Everyone knows about German wines but they are amongst the least understood of any in Europe. Being one of the most northerly wine growing country in Europe, the principal vineyards areas are mostly centred on rivers, which create a gentler micro climate. Rheingau and Rheinhesse lie along the Rhine, Mosel Saar/Ruwer along the beautiful Mosel valley, and Franconia on the Main. The Palatinate, or Pfalz, which is dominated by the Haardt mountains is one of Germany’s largest regions and is the exception to this. Aware that their wines were falling behind in the international market place, German wine growers have made a huge effort to reposition themselves. There are now far fewer nondescript, slightly sweet whites, with many more, fragrant drier offerings available. Labelling, often puzzling and near incomprehensible in the past, has become much clearer too. However, the traditional gloriously apple fresh, peachy light white wines which define German wines at their best, and which keep and ripen longer than almost any white wine in the world are, happily, still in the ascendant. View our selection.
German wine labels give a lot of information but can be confusing. The main quality levels are as follows:
Qualitätswein bestimmter Anbaugebiete (Qba): a ‘quality’ wine from a large named wine region.

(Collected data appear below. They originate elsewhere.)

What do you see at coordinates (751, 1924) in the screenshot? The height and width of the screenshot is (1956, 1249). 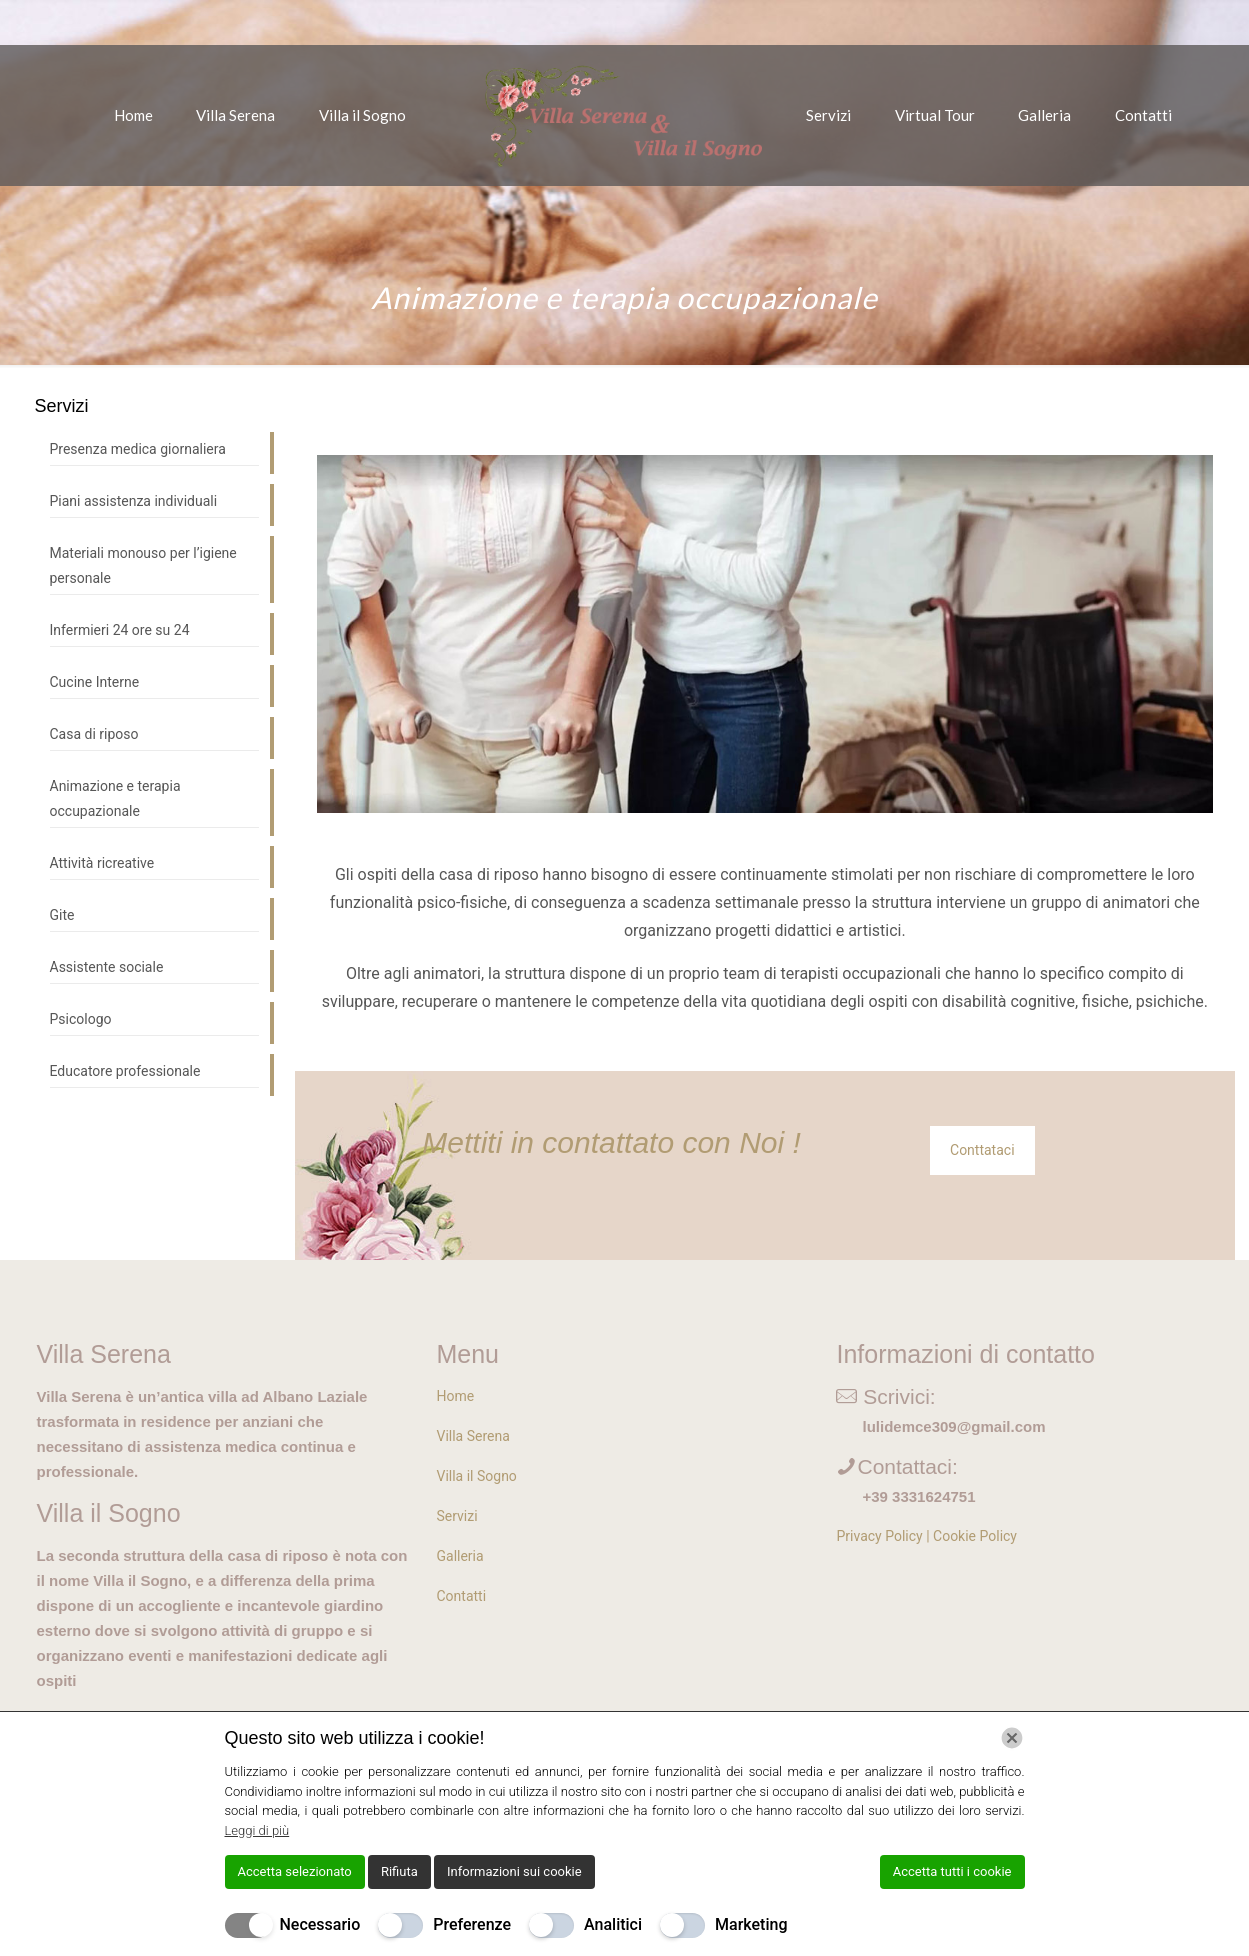 I see `Marketing` at bounding box center [751, 1924].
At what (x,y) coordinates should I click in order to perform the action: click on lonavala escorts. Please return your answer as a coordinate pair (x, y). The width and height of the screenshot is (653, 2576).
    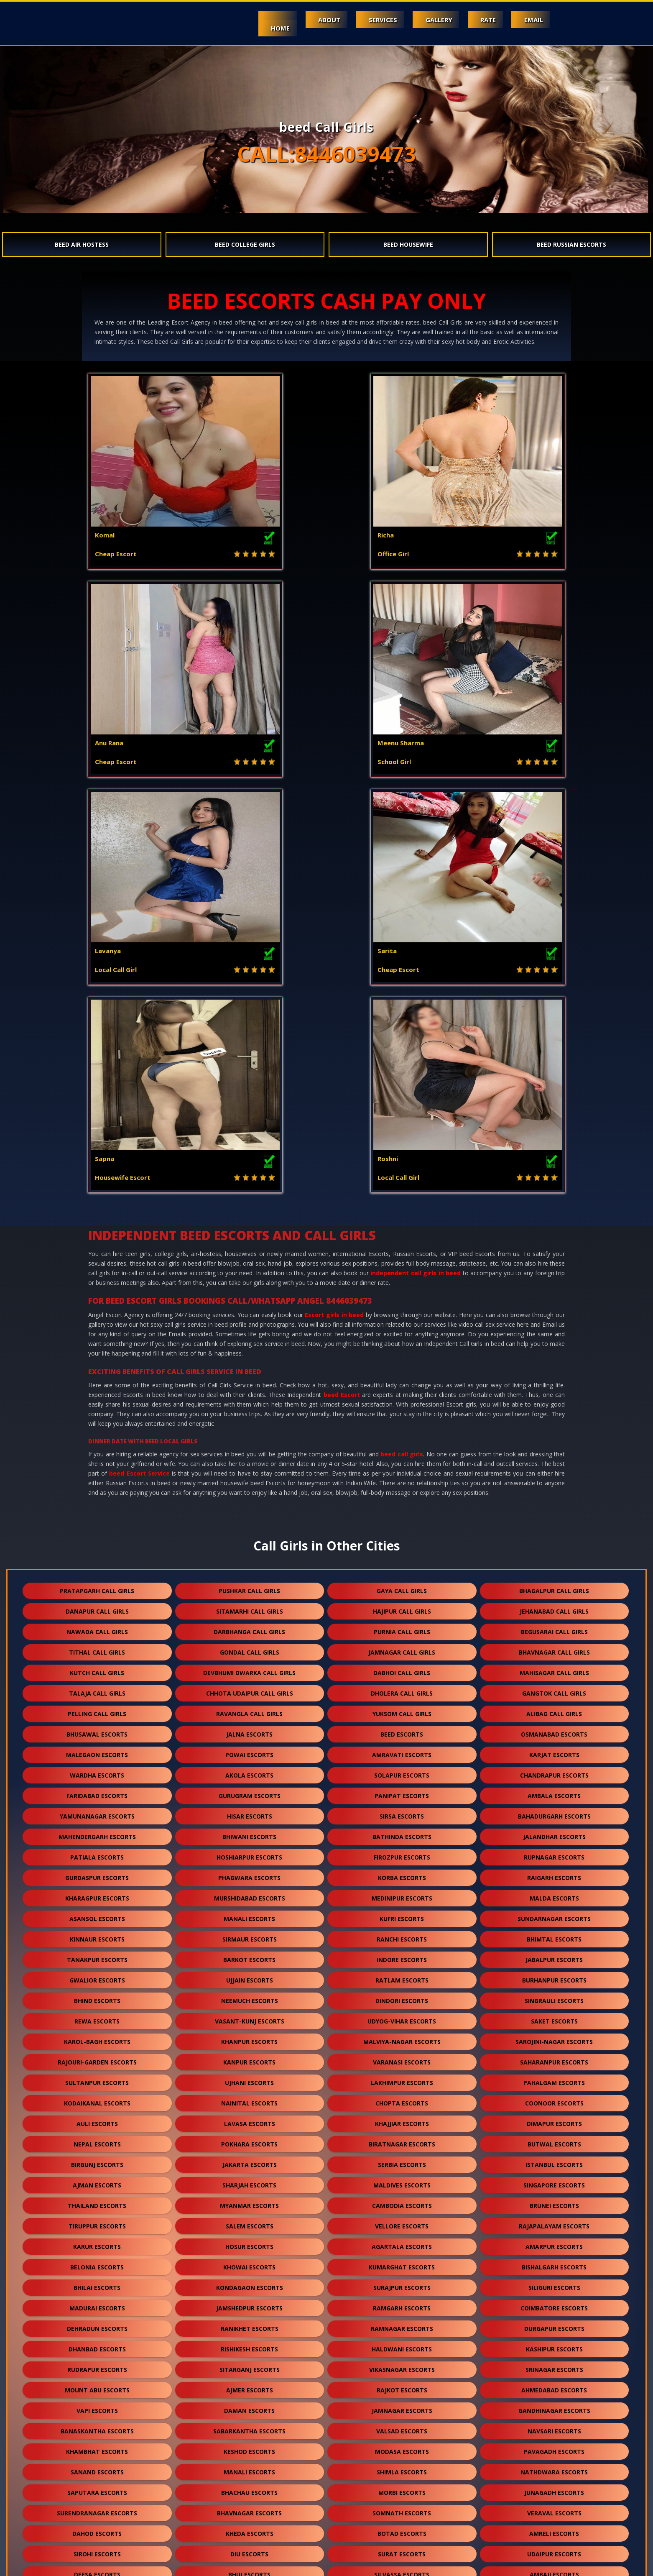     Looking at the image, I should click on (554, 2487).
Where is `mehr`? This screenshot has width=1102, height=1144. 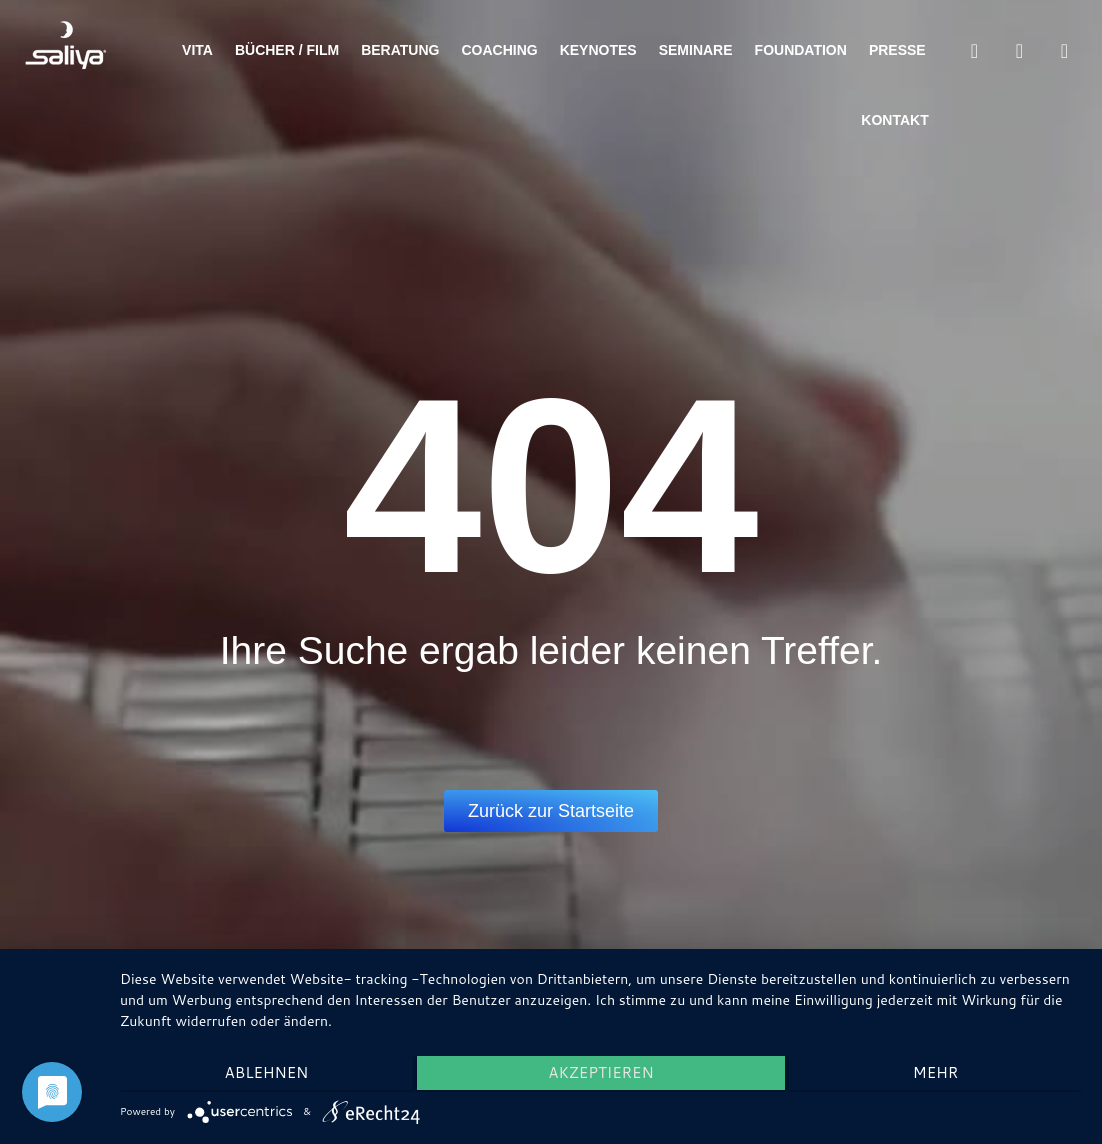 mehr is located at coordinates (938, 1074).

Prädikatswein (QmP): quality wine which meets the highest criteria
Kabinett: an added distinction, may be dry or semi dry
Spätlese: late harvest, with more natural residual sugar
Auslese: late harvest, high levels of natural sugar, hand selected bunches, sometimes botrytis affected
Beerenauslese: made from very ripe hand selected berries, often botrytis affected, intense and sweet
Trockenbeerelauslese: made from hand selected, shrivelled berries, often botrytis affected. Very intense and sweet
Eiswein: ice wine i.e. from berries that have been frozen on the vine, giving tiny yields but great concentration and sweetness
Trocken: dry wine
The Mosel valley has a surprisingly warm, continental, climate for a region so far north. Reflected heat from both the river and from the porous slate in which the vines are planted helps ripen the grapes making this one of the finest of all German viticultural regions. From Trier to Koblenz, where the river enters the Rhine, vines cling to the steep slopes but it is in the middle section, where the river twists and turns back on itself like a demented serpent, that the best Mosel wines are made; the most desirable sites are those which have a south facing aspect, attracting the most sunshine. So steep are the hillsides that the terraced vineyards have all to be tended by the growers own hand, no mechanisation is possible. Berncastel-Kues and Piesport are amongst the best known villages and are famous for their wines; however both lend their names to Grosslagers, which cover large areas and can sometimes produce wines of dubious quality. In this part of the valley, Riesling reigns supreme, but on the lower Mosel, below Cochem, the higher yielding Müller Thurgau and Kerner are also used. Wines made along the two tributaries that enter the Mosel above Trier, the Saar and the Ruwer, make excellent wines in fine years but can be a touch lean in lesser vintages. At their glorious best, wines from the Mosel are floral, zesty and intense, with wonderful levels of fresh, steely, acidity.
German grape varieties
Germany is a country of white wines, the main varieties being Müller Thurgau, Sylvaner, and the king of them all, Riesling. That having been said, however, there are an increasing number of fragrant, delicate, elegant reds being produced these days, mostly from Spätburgunder (the German name for Pinot Noir) and Dornfelder and these are well worth looking out for.
Dornfelder: a relatively new German red variety which suits northern climates. Hardy and high yielding. In Germany it is grown mostly in the Pfalz and Rheinhesse. Popular in England where it is often blended with Pinot Noir. Makes medium bodied wines with strong colour. Sometimes used to make rosé.
Müller-Thurgau: this white variety is grown extensively in Germany, principally in the Rheinhesse, the Pfalz and Baden. Also cultivated in Austria and Luxembourg where it is called Rivaner. Has found a place in English vineyards as it is tolerant of northern conditions. Makes easy, aromatic wines with low acidity.